### Records provided
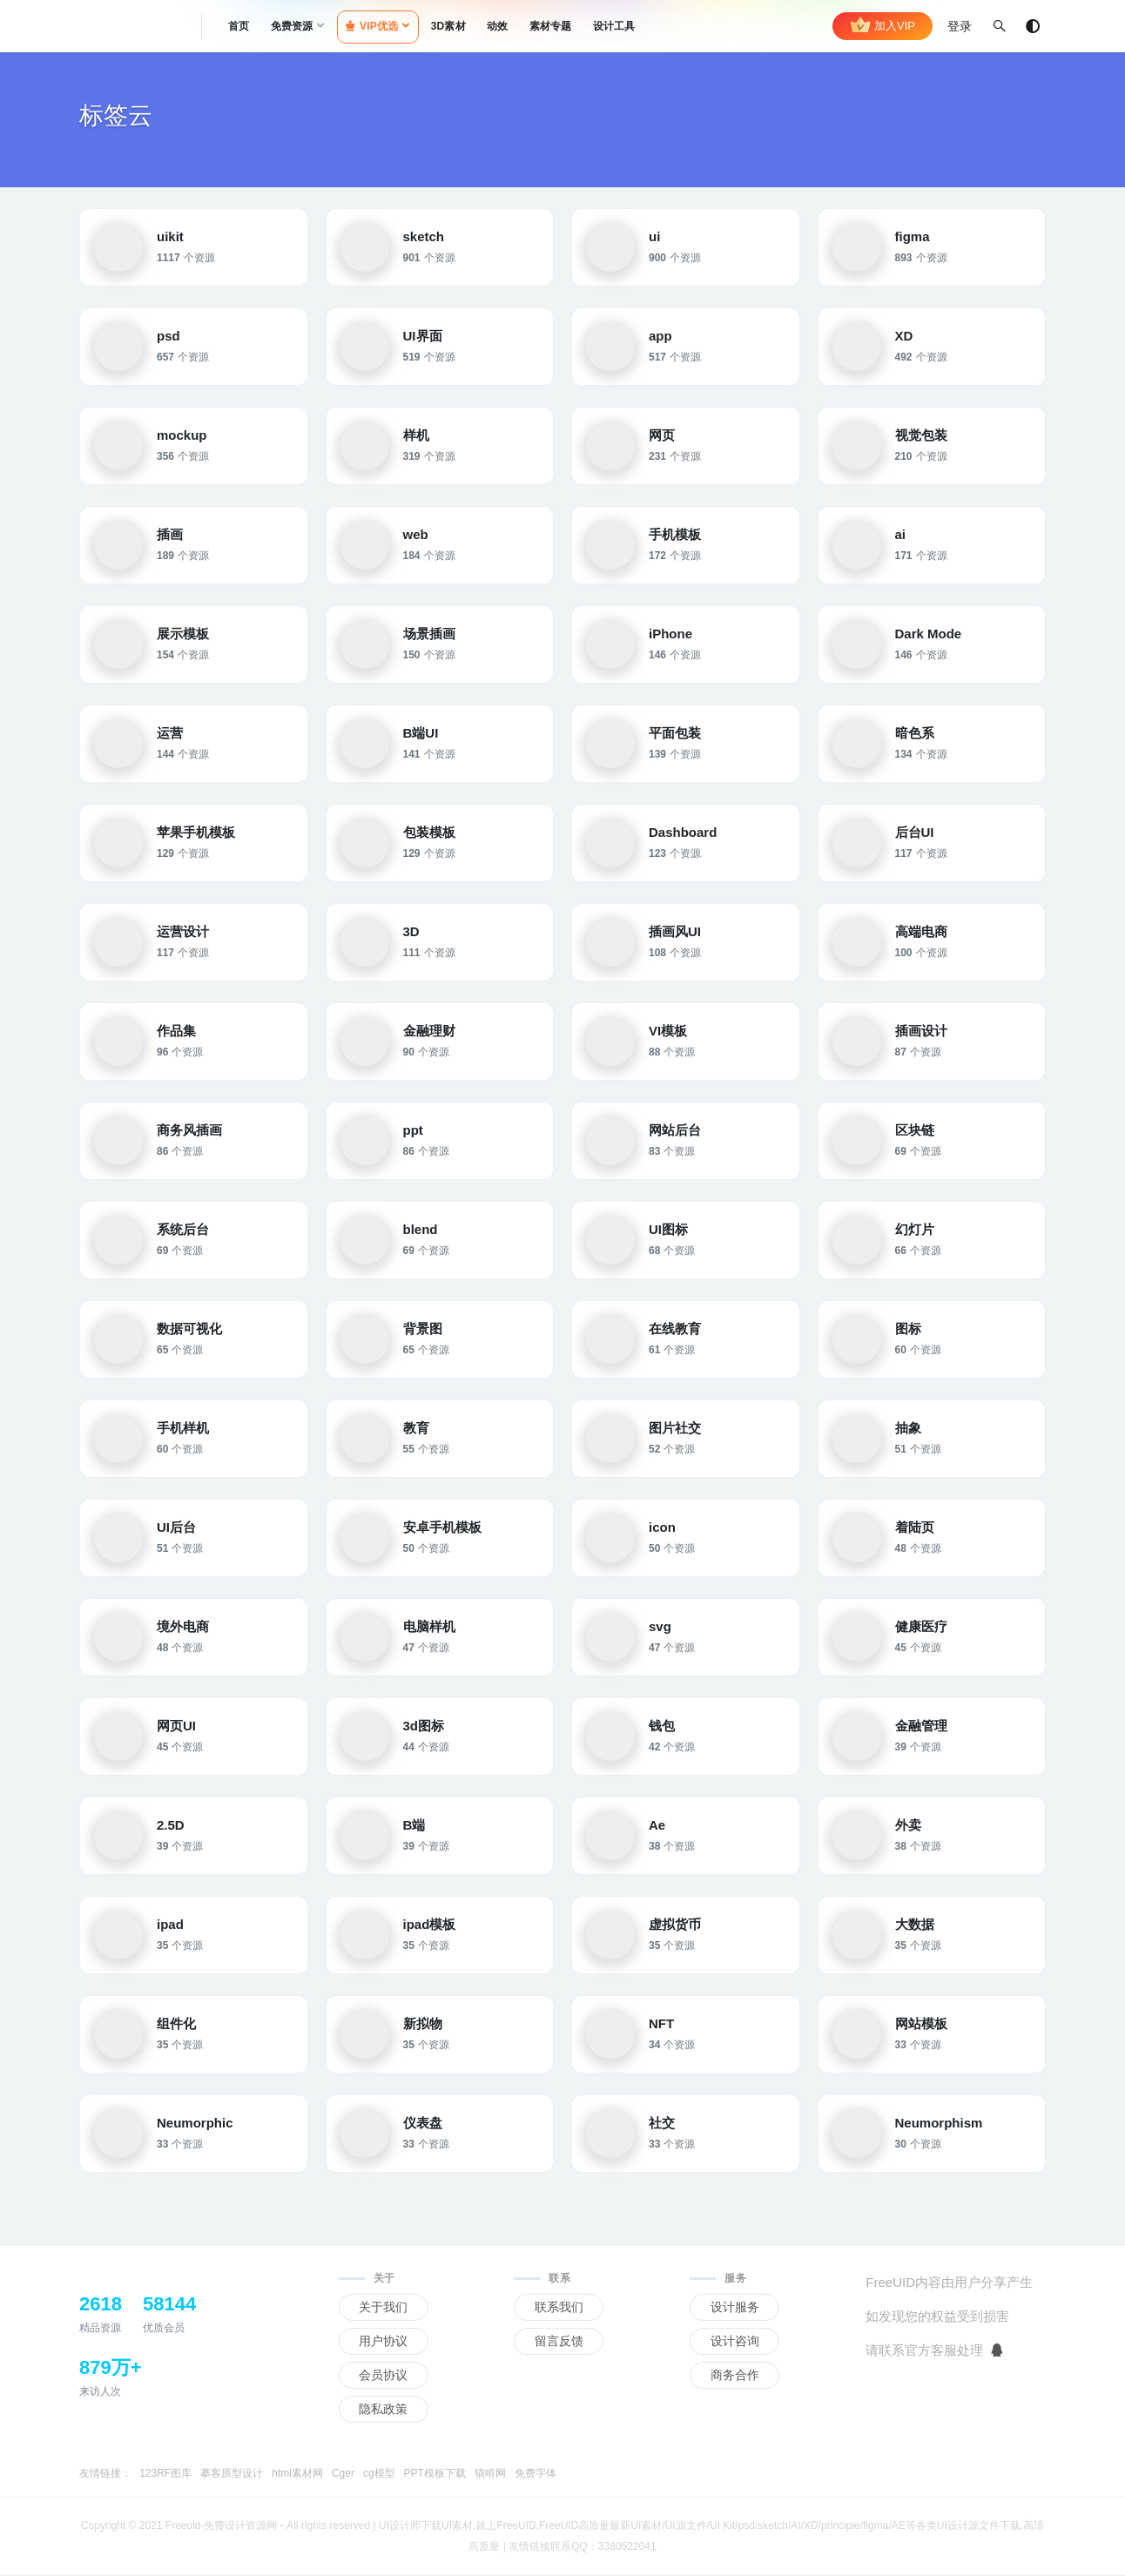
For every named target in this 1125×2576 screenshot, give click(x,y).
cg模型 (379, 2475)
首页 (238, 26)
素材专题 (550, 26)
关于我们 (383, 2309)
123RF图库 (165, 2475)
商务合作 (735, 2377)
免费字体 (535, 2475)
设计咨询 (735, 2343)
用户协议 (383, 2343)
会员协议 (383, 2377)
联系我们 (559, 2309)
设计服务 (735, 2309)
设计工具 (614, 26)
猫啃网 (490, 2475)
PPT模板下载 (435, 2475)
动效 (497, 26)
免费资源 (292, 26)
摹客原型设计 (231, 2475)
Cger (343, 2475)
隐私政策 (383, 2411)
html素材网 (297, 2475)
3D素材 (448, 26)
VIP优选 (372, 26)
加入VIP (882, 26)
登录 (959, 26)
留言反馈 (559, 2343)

* * *

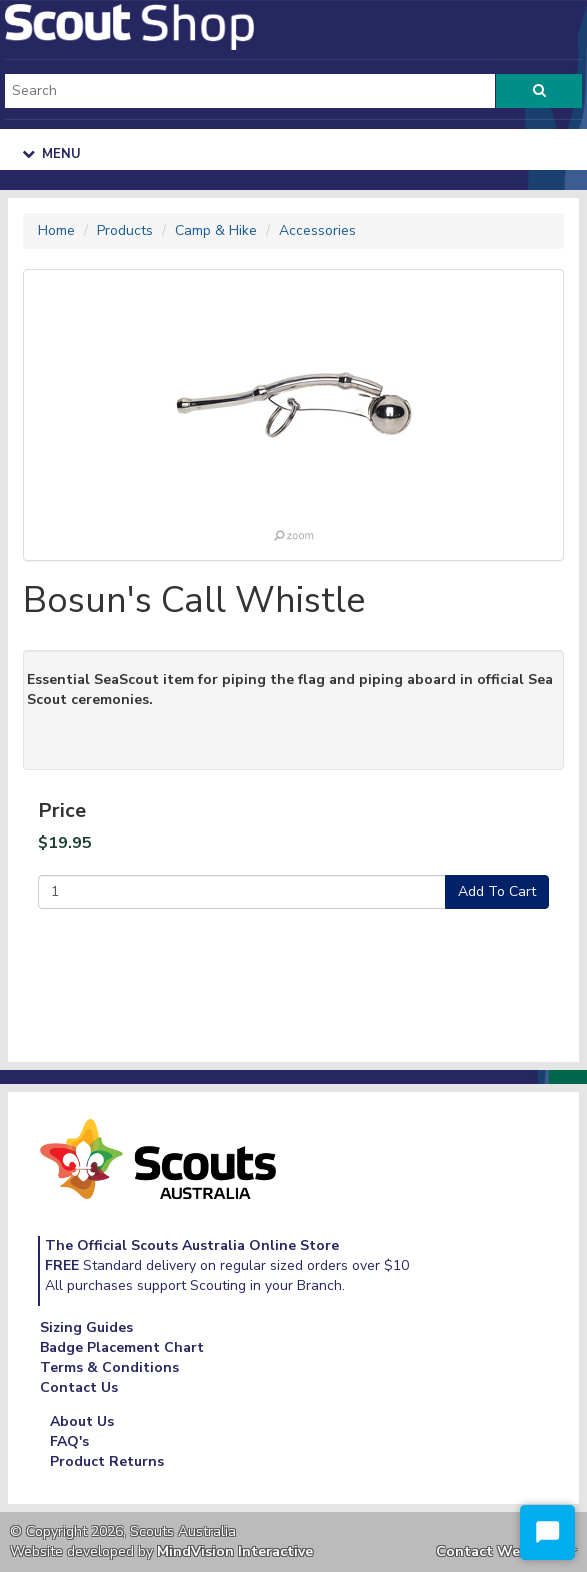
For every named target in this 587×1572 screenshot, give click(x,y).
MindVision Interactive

### What you need to do
Taking the entries above, print exactly the lines starting at the line with "关于我们 (383, 2309)" and ending at the line with "留言反馈 (559, 2343)", both included.

### Answer area
关于我们 (383, 2309)
123RF图库 (165, 2475)
商务合作 (735, 2377)
免费字体 (535, 2475)
设计咨询 (735, 2343)
用户协议 (383, 2343)
会员协议 (383, 2377)
联系我们 (559, 2309)
设计服务 (735, 2309)
设计工具 (614, 26)
猫啃网 (490, 2475)
PPT模板下载 (435, 2475)
动效 (497, 26)
免费资源 (292, 26)
摹客原型设计 (231, 2475)
Cger (343, 2475)
隐私政策 (383, 2411)
html素材网 (297, 2475)
3D素材 (448, 26)
VIP优选 (372, 26)
加入VIP (882, 26)
登录 (959, 26)
留言反馈 (559, 2343)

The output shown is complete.